Additional Information:
The VCCS System Office is located in the beautiful Arboretum Business Park off of Midlothian Turnpike in southwest of Richmond. Please keep this in mind as you consider this position.
This position is a state classified position and the individual hired will be required to serve a one-year probationary period. The VCCS offers competitive compensation along with excellent benefits and opportunity for career development. For information on benefit offerings, go to: http://cdn.vccs.edu/wp-content/uploads/2013/07/Classified-Staff-Benefits....
Hiring Range: Salary commensurate with education and relevant experience.
About the Richmond Area: The Blue Ridge Mountains and the Atlantic Ocean are within 1 1/2 hours. We have the beautiful James River, wonderful restaurants, shopping, kayaking, fishing, boating, state of the art hospitals, world class museums, major historical sites, shows, concerts and festivals, automobile racing, and much, much, more.
Application Instructions:
To apply for this position, qualified applicants must complete the online information section and questions, and attach a resume and cover letter with salary requirements for consideration. This position will remain open until filled, however, first consideration will be given to applicants who apply by May 20, 2018.
Reference, background, and e-Verify checks are required for all VCCS positions.
The Virginia Community College System is committed to fostering, cultivating, and sustaining a culture of diversity and is an Equal Opportunity/Affirmative Action Employer.
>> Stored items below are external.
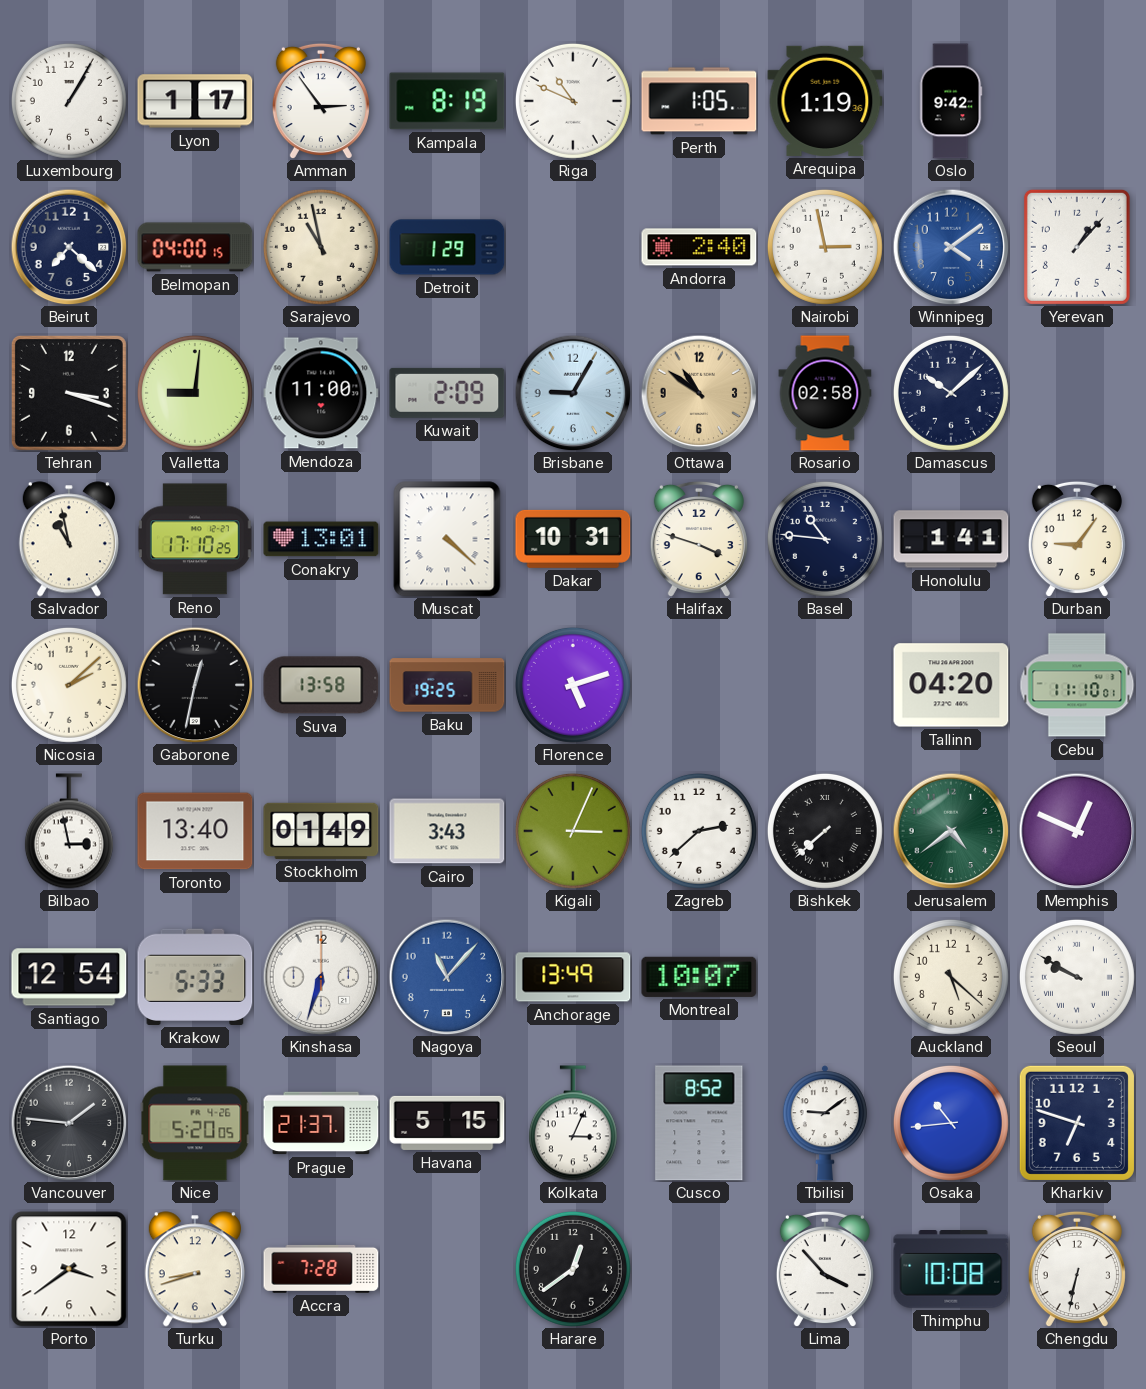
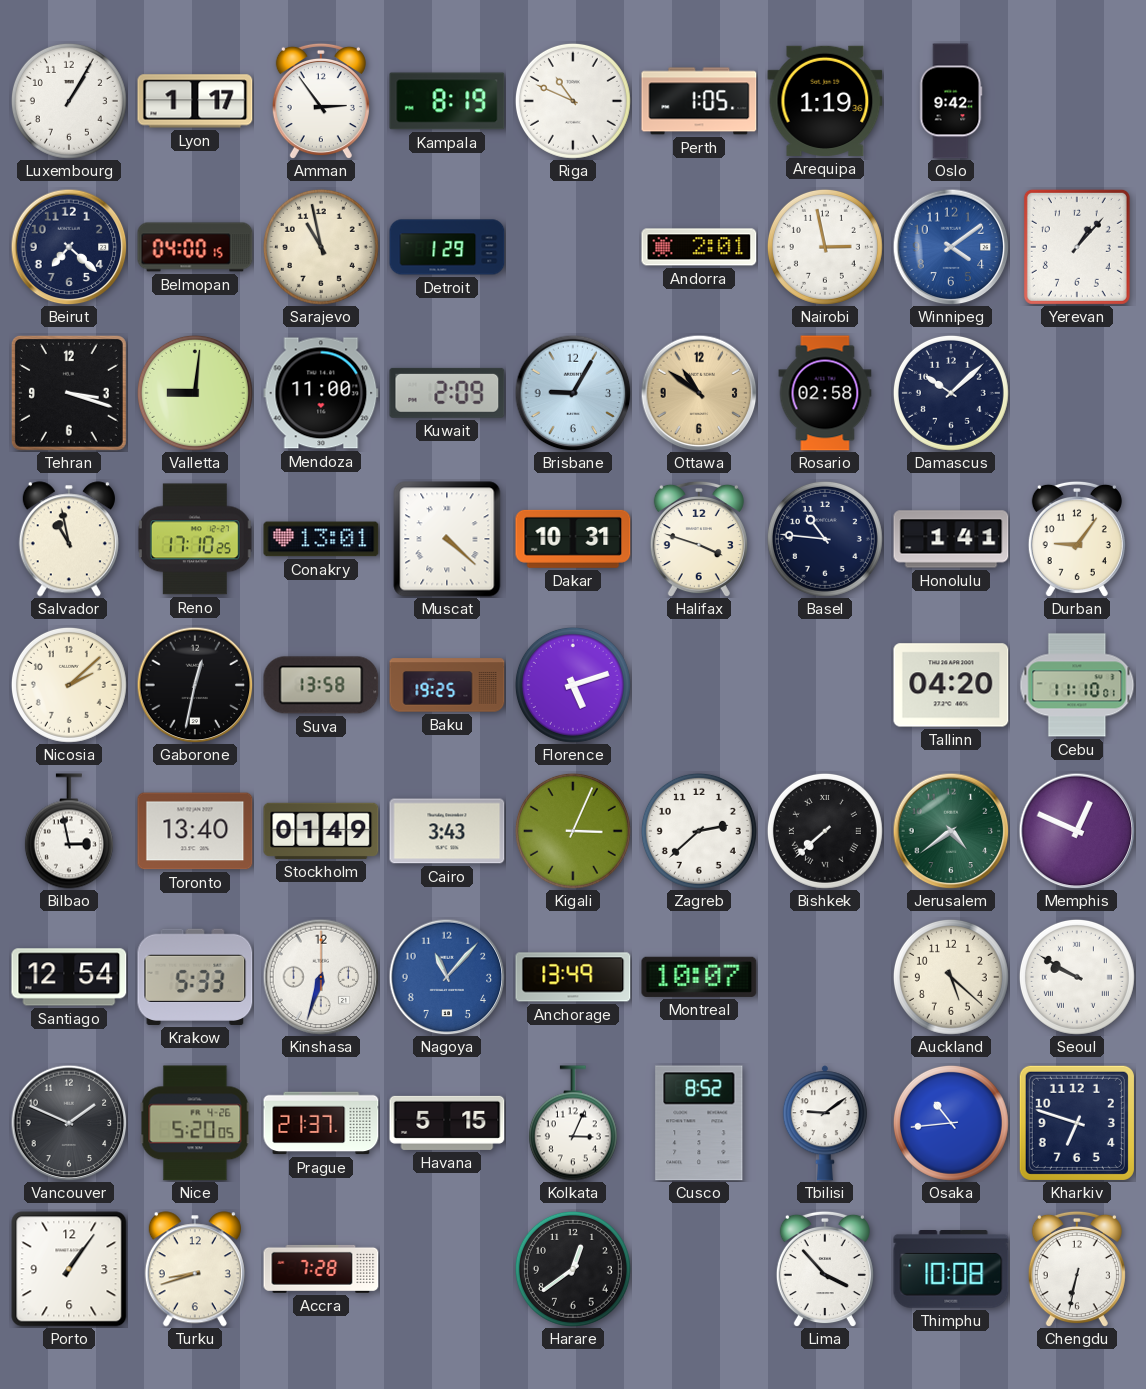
Andorra: 2:40 -> 2:01
Vancouver: 1:46 -> 1:49
Porto: 3:39 -> 1:06
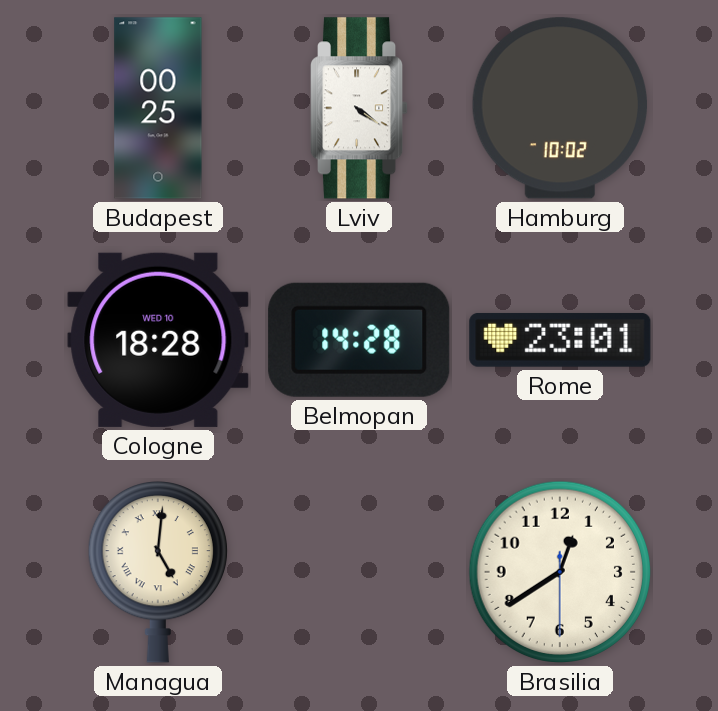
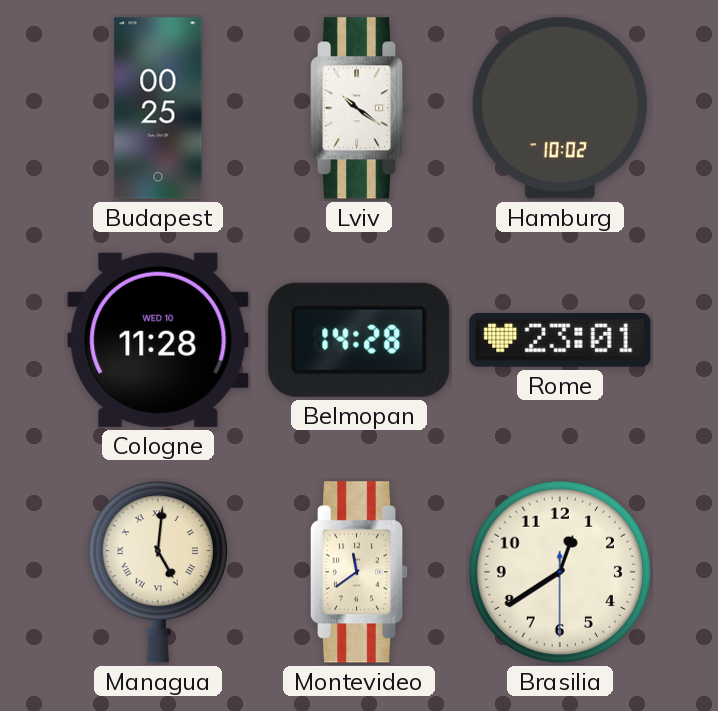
Lviv: 4:21 -> 10:21
Cologne: 18:28 -> 11:28
Montevideo: none -> 11:39
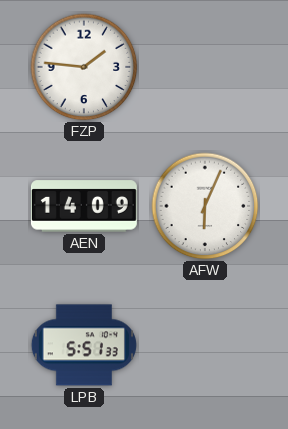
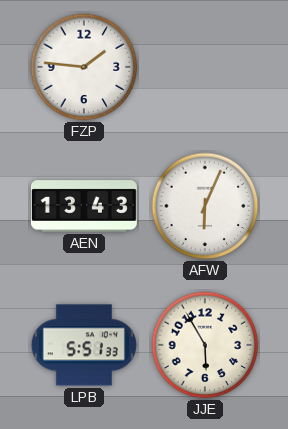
AEN: 14:09 -> 13:43
JJE: none -> 5:55
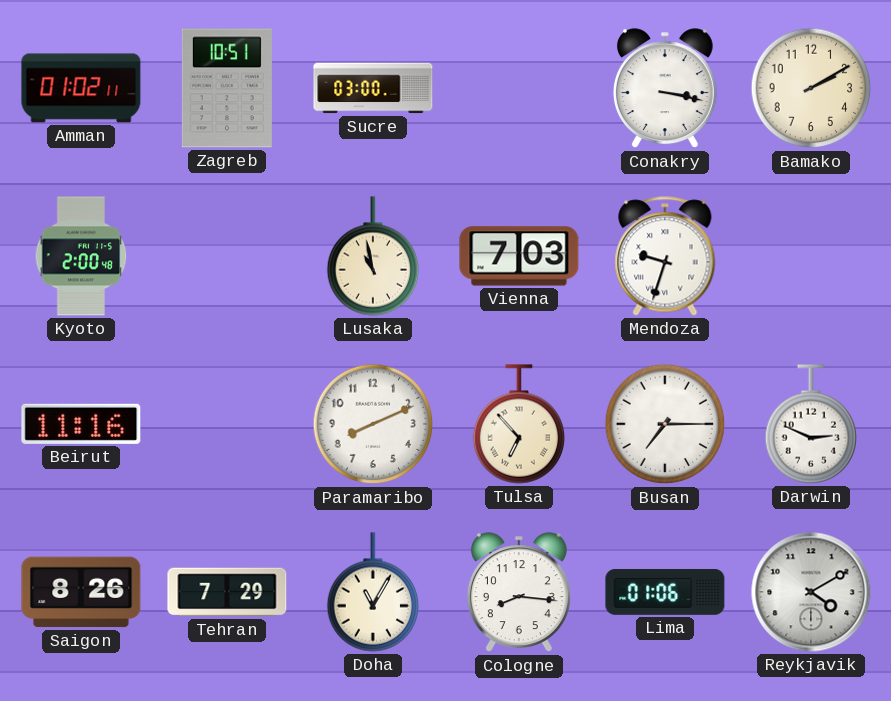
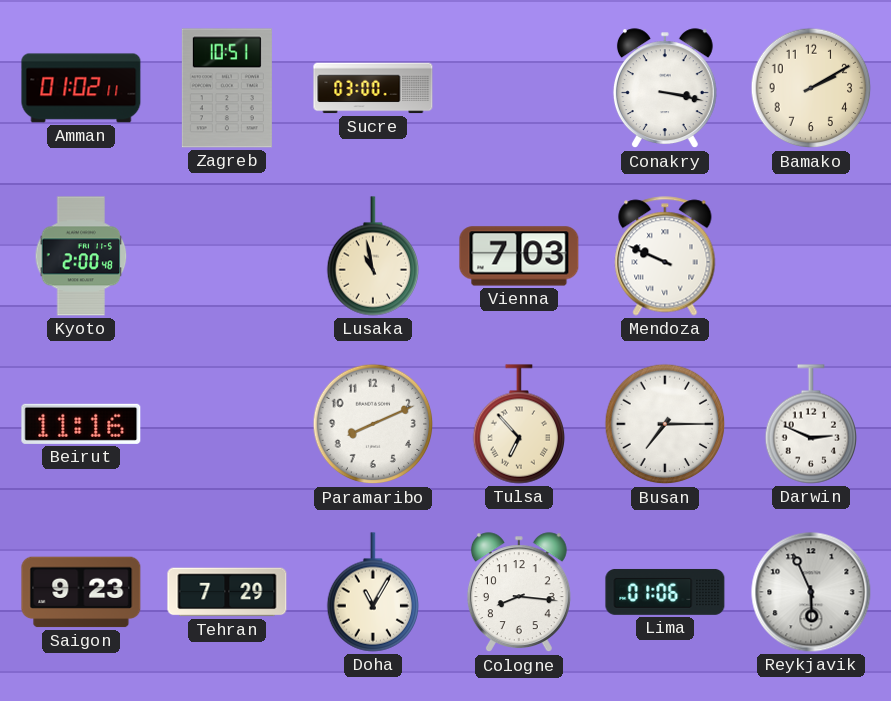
Mendoza: 9:33 -> 9:49
Saigon: 8:26 -> 9:23
Reykjavik: 4:10 -> 5:56
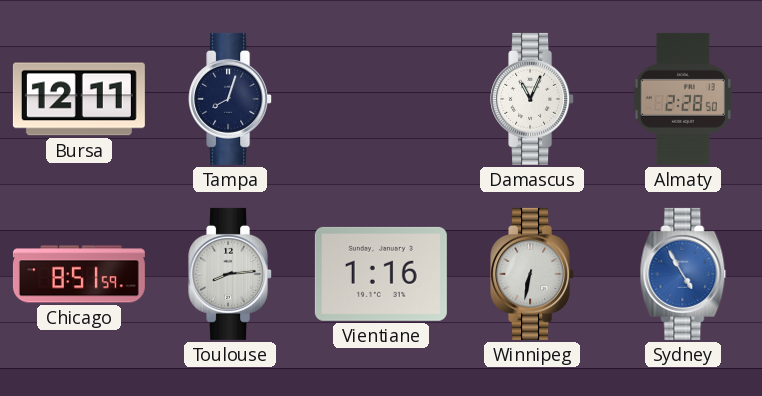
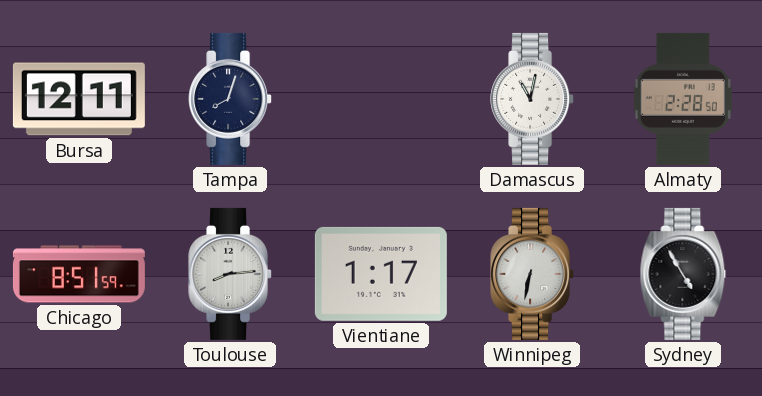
Damascus: 11:04 -> 11:02
Vientiane: 1:16 -> 1:17
Sydney dial: blue -> black
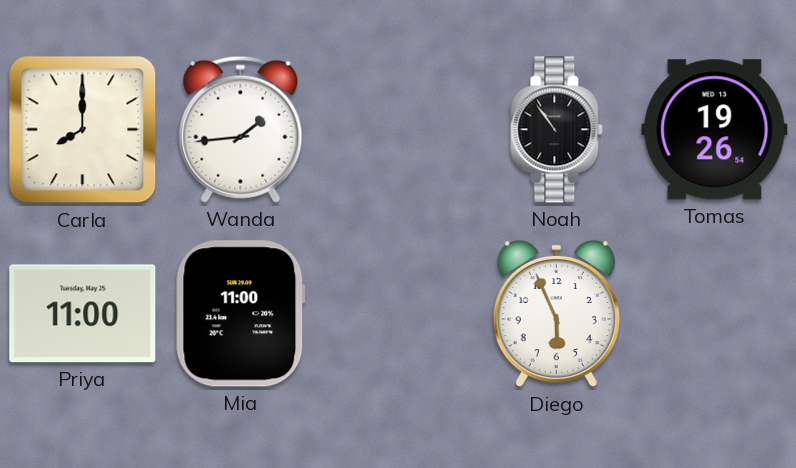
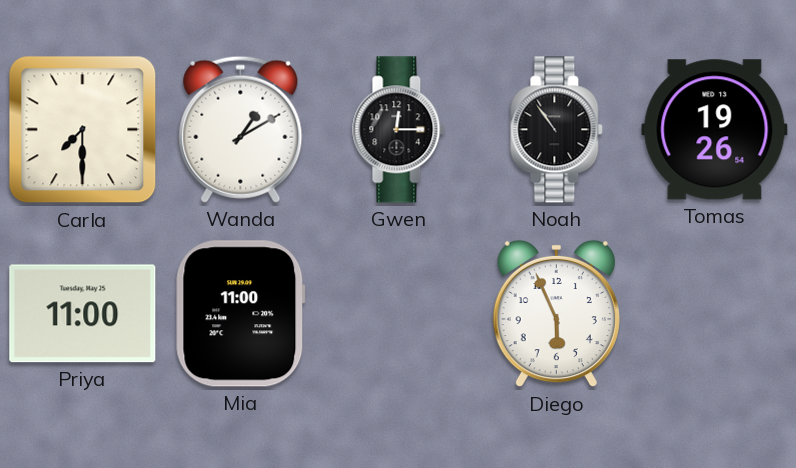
Carla: 8:00 -> 7:30
Wanda: 1:44 -> 1:10
Gwen: none -> 12:15
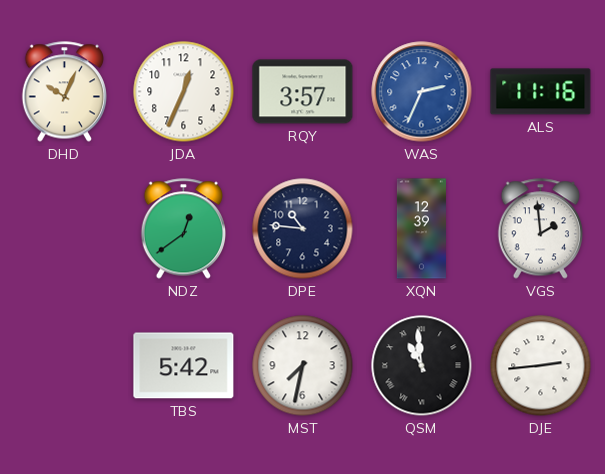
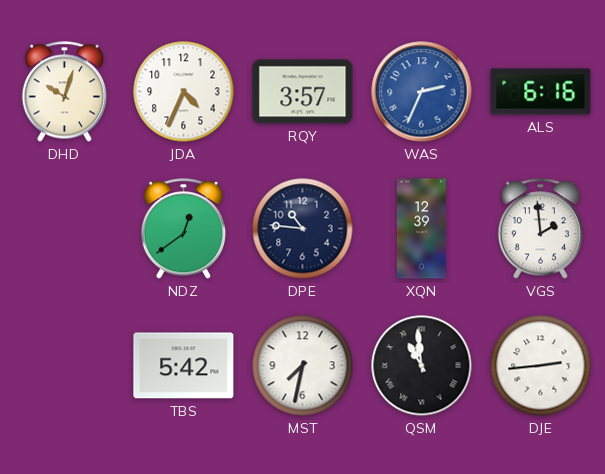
DHD: 10:04 -> 10:03
JDA: 12:34 -> 4:34
ALS: 11:16 -> 6:16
The VCCS encourages applications from women, minorities, veterans, and those with disabilities in our effort to reflect our diverse society. Reasonable accommodations are available to persons with disabilities during application and/or interview process per the Americans with Disabilities Act. Contact 804-819-4685 for assistance.
We thank you for your interest in the Virginia Community College System. Unfortunately due to the volume of submissions, we cannot respond to applicants directly. If we believe your education, experience and/or skills may be a good fit for this position, a member of our team will reach out to you for additional information and next steps.